*** EXCERPTED RECORDS ***
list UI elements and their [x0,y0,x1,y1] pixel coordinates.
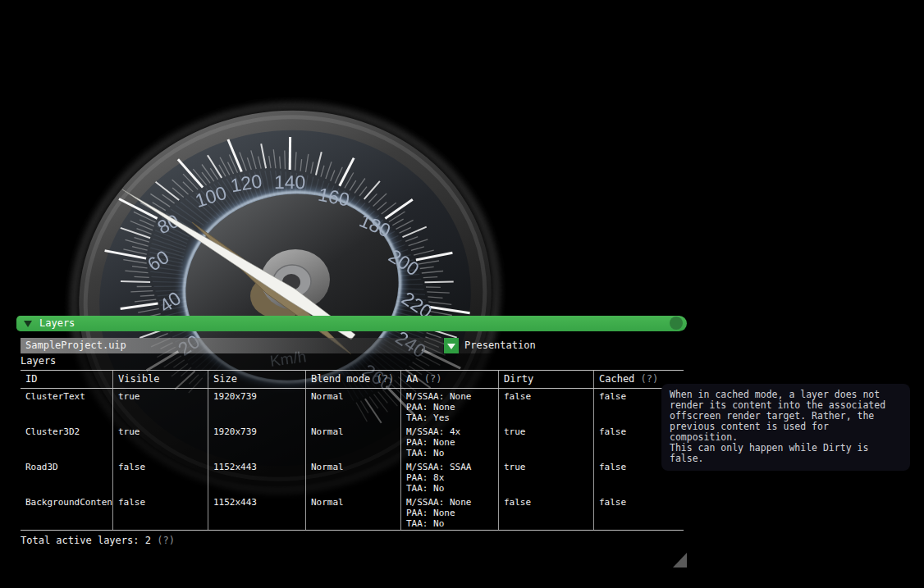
cell-visible: true [112,389,208,424]
col-header-size: Size [208,371,305,388]
cell-id: Cluster3D2 [21,424,112,459]
cell-blend: Normal [305,424,400,459]
table-row: Cluster3D2 true 1920x739 Normal M/SSAA: … [21,424,684,459]
cached-help-hint[interactable]: (?) [641,373,659,385]
cell-blend: Normal [305,459,400,495]
blend-mode-help-hint[interactable]: (?) [376,373,394,385]
col-header-blend-mode: Blend mode (?) [305,371,400,388]
screen: 20406080100120140160180200220240260 Km/h… [0,0,924,588]
aa-help-hint[interactable]: (?) [424,373,442,385]
cell-size: 1920x739 [208,389,305,424]
cell-blend: Normal [305,495,400,530]
cell-dirty: false [498,389,593,424]
drag-knob[interactable] [670,317,683,330]
cell-size: 1920x739 [208,424,305,459]
cell-id: BackgroundContent [21,495,112,530]
table-row: ClusterText true 1920x739 Normal M/SSAA:… [21,389,684,424]
col-header-dirty: Dirty [498,371,593,388]
layers-panel-body: Layers ID Visible Size Blend mode (?) AA… [16,353,687,567]
cell-size: 1152x443 [208,459,305,495]
cell-id: ClusterText [21,389,112,424]
cell-dirty: true [498,459,593,495]
gauge-number: 140 [274,171,305,193]
table-header-row: ID Visible Size Blend mode (?) AA (?) Di… [21,371,684,389]
cell-cached: false [593,495,684,530]
cell-aa: M/SSAA: NonePAA: NoneTAA: No [400,495,498,530]
cell-aa: M/SSAA: 4xPAA: NoneTAA: No [400,424,498,459]
cell-aa: M/SSAA: NonePAA: NoneTAA: Yes [400,389,498,424]
presentation-label: Presentation [464,338,536,353]
cell-size: 1152x443 [208,495,305,530]
cell-id: Road3D [21,459,112,495]
panel-title: Layers [39,316,75,331]
cell-dirty: false [498,495,593,530]
col-header-id: ID [21,371,112,388]
section-label: Layers [21,355,56,367]
presentation-dropdown-button[interactable] [444,338,459,353]
cell-visible: false [112,459,208,495]
col-header-visible: Visible [112,371,208,388]
table-row: Road3D false 1152x443 Normal M/SSAA: SSA… [21,459,684,495]
total-layers-help-hint[interactable]: (?) [157,535,175,546]
collapse-triangle-icon [24,321,32,327]
total-active-layers: Total active layers: 2 (?) [21,535,175,546]
table-row: BackgroundContent false 1152x443 Normal … [21,495,684,530]
panel-resize-handle[interactable] [673,553,687,567]
dropdown-triangle-icon [447,344,455,349]
cell-visible: true [112,424,208,459]
cached-help-tooltip: When in cached mode, a layer does not re… [661,384,910,471]
presentation-file-field[interactable]: SampleProject.uip [21,338,443,353]
layers-panel-header[interactable]: Layers [16,316,687,331]
cell-blend: Normal [305,389,400,424]
cell-aa: M/SSAA: SSAAPAA: 8xTAA: No [400,459,498,495]
presentation-file-name: SampleProject.uip [21,338,443,353]
cell-visible: false [112,495,208,530]
active-layer-count: 2 [145,535,151,546]
col-header-aa: AA (?) [400,371,498,388]
cell-dirty: true [498,424,593,459]
layers-table: ID Visible Size Blend mode (?) AA (?) Di… [21,370,684,531]
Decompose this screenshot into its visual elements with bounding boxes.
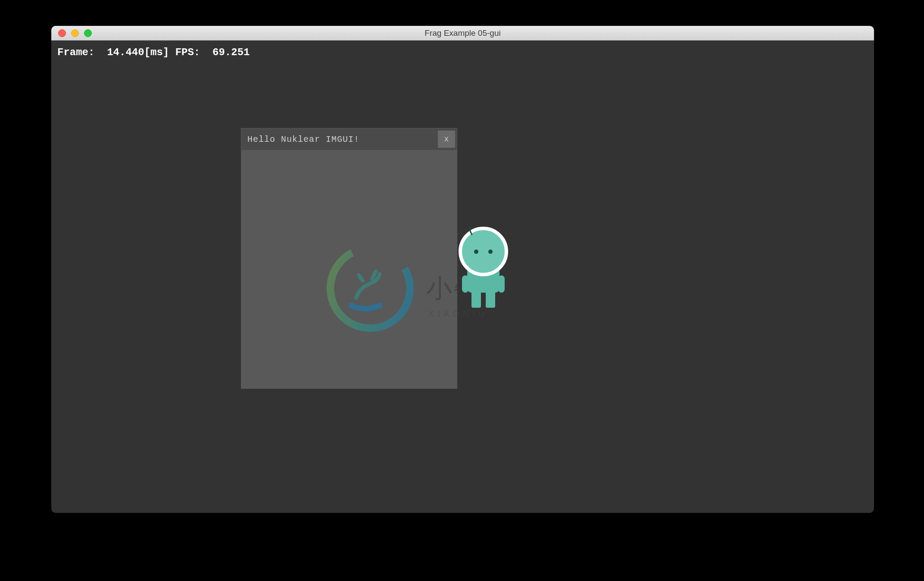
- sprite-leg-right: [486, 293, 495, 308]
- window-title: Frag Example 05-gui: [51, 28, 874, 38]
- sprite-eye-left: [474, 250, 478, 254]
- sprite-eye-right: [488, 250, 493, 254]
- app-window: Frag Example 05-gui Frame: 14.440[ms] FP…: [51, 26, 874, 513]
- minimize-window-button[interactable]: [71, 29, 79, 37]
- macos-titlebar[interactable]: Frag Example 05-gui: [51, 26, 874, 41]
- app-content-area: Frame: 14.440[ms] FPS: 69.251 Hello Nukl…: [51, 41, 874, 513]
- imgui-panel-title: Hello Nuklear IMGUI!: [247, 134, 359, 144]
- close-window-button[interactable]: [58, 29, 66, 37]
- performance-stats: Frame: 14.440[ms] FPS: 69.251: [57, 47, 250, 58]
- imgui-close-button[interactable]: x: [438, 131, 455, 148]
- maximize-window-button[interactable]: [84, 29, 92, 37]
- imgui-panel-titlebar[interactable]: Hello Nuklear IMGUI! x: [241, 128, 457, 150]
- imgui-panel[interactable]: Hello Nuklear IMGUI! x: [241, 128, 457, 389]
- traffic-lights: [51, 29, 92, 37]
- sprite-antenna: [468, 228, 472, 235]
- sprite-leg-left: [471, 293, 481, 308]
- character-sprite: [454, 226, 512, 308]
- sprite-head: [459, 227, 508, 276]
- close-icon: x: [444, 135, 449, 144]
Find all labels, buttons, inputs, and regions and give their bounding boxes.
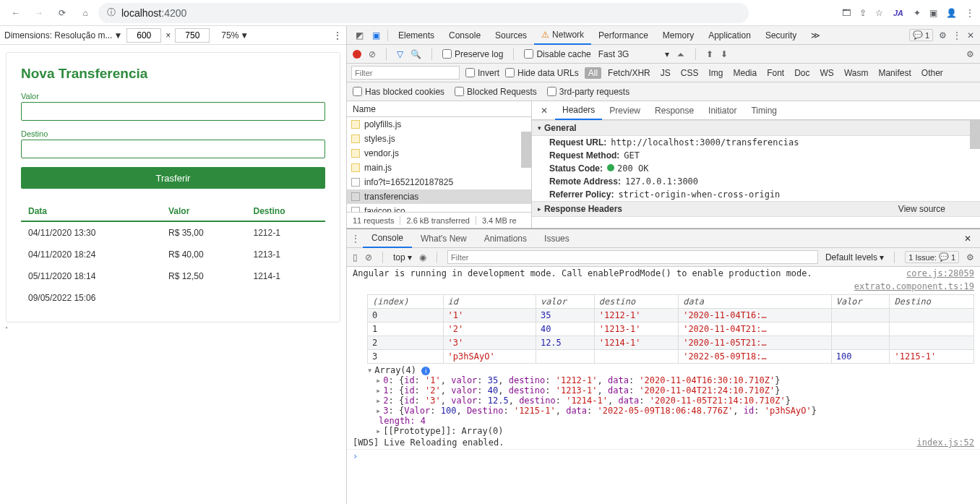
console-sidebar-icon[interactable]: ▯ bbox=[353, 252, 358, 262]
disable-cache-check[interactable]: Disable cache bbox=[524, 49, 590, 59]
request-row[interactable]: main.js bbox=[347, 161, 531, 175]
more-tabs[interactable]: ≫ bbox=[804, 26, 828, 45]
filter-all[interactable]: All bbox=[585, 67, 601, 79]
detail-tab-timing[interactable]: Timing bbox=[744, 101, 784, 120]
net-settings-icon[interactable]: ⚙ bbox=[966, 49, 974, 59]
close-drawer-icon[interactable]: ✕ bbox=[960, 234, 976, 244]
tab-application[interactable]: Application bbox=[701, 26, 758, 45]
menu-icon[interactable]: ⋮ bbox=[966, 8, 974, 18]
upload-icon[interactable]: ⬆ bbox=[706, 49, 713, 59]
close-devtools-icon[interactable]: ✕ bbox=[967, 30, 974, 40]
object-expand[interactable]: 1: {id: '2', valor: 40, destino: '1213-1… bbox=[347, 385, 980, 396]
console-filter-input[interactable] bbox=[447, 250, 818, 264]
filter-fetch-xhr[interactable]: Fetch/XHR bbox=[604, 67, 654, 79]
request-row[interactable]: styles.js bbox=[347, 132, 531, 146]
console-output[interactable]: Angular is running in development mode. … bbox=[347, 267, 980, 504]
filter-doc[interactable]: Doc bbox=[791, 67, 813, 79]
view-source-link[interactable]: View source bbox=[898, 204, 974, 214]
issues-indicator[interactable]: 💬1 bbox=[909, 29, 933, 41]
download-icon[interactable]: ⬇ bbox=[721, 49, 728, 59]
filter-manifest[interactable]: Manifest bbox=[874, 67, 914, 79]
valor-input[interactable] bbox=[21, 102, 325, 121]
request-scrollbar[interactable] bbox=[521, 132, 531, 168]
drawer-tab-issues[interactable]: Issues bbox=[536, 229, 578, 248]
zoom-select[interactable]: 75% ▼ bbox=[221, 30, 249, 40]
tab-console[interactable]: Console bbox=[442, 26, 488, 45]
device-select[interactable]: Dimensions: Resolução m... ▼ bbox=[4, 30, 122, 40]
width-input[interactable] bbox=[126, 28, 161, 43]
detail-tab-preview[interactable]: Preview bbox=[602, 101, 648, 120]
context-select[interactable]: top ▾ bbox=[393, 252, 412, 262]
request-row[interactable]: transferencias bbox=[347, 189, 531, 204]
wifi-icon[interactable]: ⏶ bbox=[676, 49, 685, 59]
close-detail-icon[interactable]: ✕ bbox=[536, 106, 552, 116]
log-levels-select[interactable]: Default levels ▾ bbox=[825, 252, 884, 262]
filter-media[interactable]: Media bbox=[729, 67, 760, 79]
bookmark-icon[interactable]: ☆ bbox=[875, 8, 883, 18]
response-headers-section[interactable]: ▸Response HeadersView source bbox=[532, 201, 980, 217]
source-link[interactable]: extrato.component.ts:19 bbox=[854, 281, 974, 291]
tab-performance[interactable]: Performance bbox=[591, 26, 656, 45]
filter-wasm[interactable]: Wasm bbox=[841, 67, 872, 79]
source-link[interactable]: index.js:52 bbox=[917, 437, 974, 448]
invert-check[interactable]: Invert bbox=[465, 68, 499, 78]
object-expand[interactable]: 3: {Valor: 100, Destino: '1215-1', data:… bbox=[347, 406, 980, 416]
home-button[interactable]: ⌂ bbox=[75, 3, 95, 23]
request-row[interactable]: info?t=1652120187825 bbox=[347, 175, 531, 189]
reload-button[interactable]: ⟳ bbox=[52, 3, 72, 23]
filter-other[interactable]: Other bbox=[918, 67, 947, 79]
destino-input[interactable] bbox=[21, 140, 325, 158]
general-section[interactable]: ▾General bbox=[532, 120, 980, 136]
drawer-tab-what-s-new[interactable]: What's New bbox=[412, 229, 476, 248]
forward-button[interactable]: → bbox=[29, 3, 49, 23]
device-toggle-icon[interactable]: ▣ bbox=[368, 30, 384, 40]
third-party-check[interactable]: 3rd-party requests bbox=[547, 87, 629, 97]
search-icon[interactable]: 🔍 bbox=[411, 49, 421, 59]
detail-tab-headers[interactable]: Headers bbox=[555, 101, 602, 120]
blocked-cookies-check[interactable]: Has blocked cookies bbox=[353, 87, 444, 97]
console-clear-icon[interactable]: ⊘ bbox=[365, 252, 372, 262]
tab-sources[interactable]: Sources bbox=[488, 26, 534, 45]
settings-icon[interactable]: ⚙ bbox=[939, 30, 947, 40]
throttle-caret[interactable]: ▾ bbox=[665, 49, 669, 59]
tab-security[interactable]: Security bbox=[758, 26, 804, 45]
filter-js[interactable]: JS bbox=[657, 67, 674, 79]
drawer-tab-animations[interactable]: Animations bbox=[476, 229, 536, 248]
extension-ja[interactable]: JA bbox=[892, 8, 905, 18]
back-button[interactable]: ← bbox=[6, 3, 26, 23]
detail-tab-initiator[interactable]: Initiator bbox=[701, 101, 744, 120]
request-row[interactable]: polyfills.js bbox=[347, 117, 531, 132]
console-menu-icon[interactable]: ⋮ bbox=[351, 234, 360, 244]
profile-icon[interactable]: 👤 bbox=[946, 8, 957, 18]
tab-memory[interactable]: Memory bbox=[656, 26, 701, 45]
filter-icon[interactable]: ▽ bbox=[397, 49, 403, 59]
filter-css[interactable]: CSS bbox=[677, 67, 702, 79]
height-input[interactable] bbox=[175, 28, 210, 43]
console-issues[interactable]: 1 Issue: 💬1 bbox=[905, 251, 959, 263]
console-settings-icon[interactable]: ⚙ bbox=[966, 252, 974, 262]
hide-data-urls-check[interactable]: Hide data URLs bbox=[505, 68, 579, 78]
request-row[interactable]: favicon.ico bbox=[347, 204, 531, 212]
devtools-menu-icon[interactable]: ⋮ bbox=[953, 30, 961, 40]
source-link[interactable]: core.js:28059 bbox=[906, 268, 974, 278]
request-row[interactable]: vendor.js bbox=[347, 146, 531, 161]
preserve-log-check[interactable]: Preserve log bbox=[442, 49, 503, 59]
reading-list-icon[interactable]: ▣ bbox=[929, 8, 937, 18]
filter-ws[interactable]: WS bbox=[817, 67, 838, 79]
extensions-icon[interactable]: ✦ bbox=[914, 8, 921, 18]
tab-network[interactable]: ⚠Network bbox=[534, 26, 591, 45]
blocked-requests-check[interactable]: Blocked Requests bbox=[455, 87, 537, 97]
detail-scrollbar[interactable] bbox=[970, 120, 980, 149]
object-expand[interactable]: 0: {id: '1', valor: 35, destino: '1212-1… bbox=[347, 375, 980, 385]
url-bar[interactable]: ⓘ localhost:4200 bbox=[98, 3, 749, 23]
transfer-button[interactable]: Trasferir bbox=[21, 167, 325, 189]
console-prompt[interactable]: › bbox=[347, 449, 980, 463]
object-expand[interactable]: 2: {id: '3', valor: 12.5, destino: '1214… bbox=[347, 396, 980, 406]
translate-icon[interactable]: 🗔 bbox=[842, 8, 851, 18]
drawer-tab-console[interactable]: Console bbox=[363, 229, 412, 248]
throttle-select[interactable]: Fast 3G bbox=[598, 49, 629, 59]
filter-input[interactable] bbox=[351, 66, 460, 80]
filter-font[interactable]: Font bbox=[763, 67, 788, 79]
prototype-expand[interactable]: [[Prototype]]: Array(0) bbox=[347, 426, 980, 436]
array-expand[interactable]: Array(4) i bbox=[347, 365, 980, 375]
*** End of EXCERPTED RECORDS ***
• [EXERCISE PROMPT] Copy out every line of the entries where the string "false" shows up.

• [ANSWER TO THIS PROBLEM]
cell-dirty: false [498,389,593,424]
cell-cached: false [593,495,684,530]
cell-dirty: false [498,495,593,530]
cell-visible: false [112,459,208,495]
table-row: Road3D false 1152x443 Normal M/SSAA: SSA… [21,459,684,495]
table-row: BackgroundContent false 1152x443 Normal … [21,495,684,530]
cell-visible: false [112,495,208,530]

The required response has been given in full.